Wg profesora do upośledzenia mechanizmu antynapędu może dojść w sieciach neuronów pod wpływem długotrwałego zażywania środka uzależniającego, alkoholu czy narkotyków. Nie wykluczone, że defekt istniał już wcześniej, przed kontaktem z substancją uzależniającą. Osoba z takim defektem byłaby bardziej podatna na popadnięcie w nałóg.
"Mamy na to wiele dowodów, wyników eksperymentów, prowadzonych m.in.: na małpach, które do tego celu uzależniono od morfiny. Małpa, dopóki nie otrzymała kolejnej dawki morfiny, nie była w stanie zaspokajać innych popędów, czyli np. nie jadła, ciągle domagając się kolejnej porcji morfiny" - powiedział prof. Kostowski.

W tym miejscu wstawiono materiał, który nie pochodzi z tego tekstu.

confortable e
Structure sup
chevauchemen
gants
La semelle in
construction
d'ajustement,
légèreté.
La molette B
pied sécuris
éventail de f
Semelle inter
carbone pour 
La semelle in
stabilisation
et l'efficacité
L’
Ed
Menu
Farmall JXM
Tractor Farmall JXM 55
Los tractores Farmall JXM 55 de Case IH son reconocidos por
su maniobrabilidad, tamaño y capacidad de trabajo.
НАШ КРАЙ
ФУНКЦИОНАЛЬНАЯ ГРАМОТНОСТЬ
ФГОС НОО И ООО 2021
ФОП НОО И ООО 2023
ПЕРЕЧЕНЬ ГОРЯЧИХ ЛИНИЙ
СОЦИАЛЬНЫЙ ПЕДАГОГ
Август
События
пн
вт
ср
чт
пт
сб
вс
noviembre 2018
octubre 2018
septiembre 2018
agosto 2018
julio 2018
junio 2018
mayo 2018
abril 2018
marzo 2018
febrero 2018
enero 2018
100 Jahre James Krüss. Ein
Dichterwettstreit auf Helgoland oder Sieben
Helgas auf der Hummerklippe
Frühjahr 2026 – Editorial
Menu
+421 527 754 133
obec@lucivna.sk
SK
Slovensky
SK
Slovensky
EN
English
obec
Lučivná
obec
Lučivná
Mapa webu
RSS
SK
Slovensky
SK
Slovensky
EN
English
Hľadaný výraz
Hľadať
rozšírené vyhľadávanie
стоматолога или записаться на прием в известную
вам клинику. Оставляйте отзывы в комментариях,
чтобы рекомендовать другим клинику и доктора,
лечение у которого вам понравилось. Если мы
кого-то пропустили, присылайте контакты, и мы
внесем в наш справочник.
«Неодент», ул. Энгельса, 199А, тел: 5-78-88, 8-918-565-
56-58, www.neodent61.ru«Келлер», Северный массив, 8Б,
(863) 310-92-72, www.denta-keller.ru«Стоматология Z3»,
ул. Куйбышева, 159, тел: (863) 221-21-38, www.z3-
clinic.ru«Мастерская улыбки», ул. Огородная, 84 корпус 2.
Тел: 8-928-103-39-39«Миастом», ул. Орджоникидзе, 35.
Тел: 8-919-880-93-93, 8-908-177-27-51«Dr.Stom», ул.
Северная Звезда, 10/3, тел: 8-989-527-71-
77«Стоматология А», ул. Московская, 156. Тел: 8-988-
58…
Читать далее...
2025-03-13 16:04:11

Niezwykle ważne jest zaburzenie systemu motywacyjnego, które powoduje narastające dążenie do ciągłego sprawiania sobie przyjemności. Jednak badania dowiodły, że substancja pierwotnie zażywana dla przyjemności, w momencie uzależnienia już nie sprawia tyle przyjemności, tylko jest konieczna jej większa ilość.
Zdaniem prof. Kostowskiego leczenie uzależnienia powinno więc polegać na hamowaniu działania nagradzającego. Dążymy do tego, by uzależnionym podawać substytut, który będzie działał na ich mózg nagradzająco. W Polsce w leczeniu uzależnienia od heroiny najbardziej rozpowszechniony jest metadon, który działa podobnie do heroiny. Ma długi czas oddziaływania i można go podawać doustnie, co dodatkowo zapobiega zakażeniom wirusem HIV. Dodatkowo zmniejsza objawy towarzyszące odstawieniu narkotyku.
Profesor zwraca uwagę na różnicę między nałogiem a uzależnieniem. Nałóg jest pojęciem szerokim i oznacza nadmierne używanie czegoś. Gdy przeradza się to w niekontrolowane używanie mamy do czynienia z uzależnieniem.
Od niektórych nałogów można uwolnić się samodzielnie, przy udziale własnej silniej woli. Zależy to od sposobu oddziaływania danej substancji uzależniającej na organizm . "Ale nawet najlepsze środki farmakologiczne nie są w stanie skutecznie wyleczyć z nałogu, potrzebna jest motywacja psychologiczna" - dodał profesor.
Prof. Wojciech Kostowski jest kierownikiem Zakładu Farmakologii i Fizjologii Układu Nerwowego w Instytucie Psychiatrii i Neurologii w Warszawie oraz profesorem w Katedrze Farmakologii Akademii Medycznej w Warszawie. Zajmuje się badaniem mechanizmów działania leków przeciwdepresyjnych i mechanizmów powstawania uzależnień. Podczas stażów zagranicznych pracował m.in.: w Instytucie Farmakologii Doświadczalnej w Mediolanie i w Salk Institute w Kalifornii.